Enhancers are often transcribed in a cell-specific manner and can be highly sensitive to cell state. Cga eRNA levels were found to reflect basal levels of promoter activity, consistent with the report that this enhancer facilitates basal and tissue activity. -specific expression of the CGA gene. This function may be related to the binding of both the enhancer and the proximal promoter by the lineage-specific transcription factor Pitx1, which was found to be associated with several H3K27ac-labeled enhancers of limb genes that are activated during development.

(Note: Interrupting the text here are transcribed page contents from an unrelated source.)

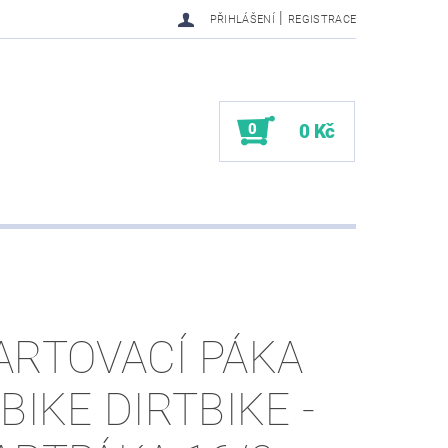
|
PŘIHLÁŠENÍ
REGISTRACE
0
0 Kč
ARTOVACÍ PÁKA
TBIKE DIRTBIKE -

A role for lineage-specific factors has been proposed to enable the regulation of enhancers during development and their ability to determine cell identity by providing control of basic gene expression in a cell-specific manner. tissue. The binding of a particular factor to both the enhancer and the promoter, as Pitx1 does, could also facilitate the physical interactions of these regions; we previously showed that Pitx1 dimerizes and induces conformational changes in DNA upstream of the promoter of the luteinizing hormone β-subunit gene, and other studies also reported that interacting promoter-enhancer pairs contain common TF-binding sites.

The CGA gene is expressed not only in pituitary gonadotropes, but also in thyrotropes, since it is part of the thyrotropin-stimulating hormone, and also in the human blastocyst, where it is part of human chorionic gonadotropin. Pitx1 is not found in both types of cells, and in blastocysts the transcriptional activation of this gene appears to use different regulatory elements, suggesting regulation by different factors and elements in different cell types. In gonadotropes, it is likely that hormonally stimulated Cga gene expression also utilizes additional enhancer elements: even when eRNA knockdown had reduced Cga levels to ~5% compared to wild-type cells, mRNA levels of Cga remained elevated by the primary regulatory hormone, hypothalamic gonadotropin-releasing hormone (GnRH).

In addition, chromatin conformational capture analysis indicated an additional region of interaction in GnRH-treated cells. Also in response to EGF stimulation, different classes of stimulus-induced immediate-early gene-associated enhancers were observed. , and although the DNA loop in response to EGF treatment was abolished by depletion of the integrative complex, the stimulus-independent loop was not affected, indicating a distinct role for different enhancer elements.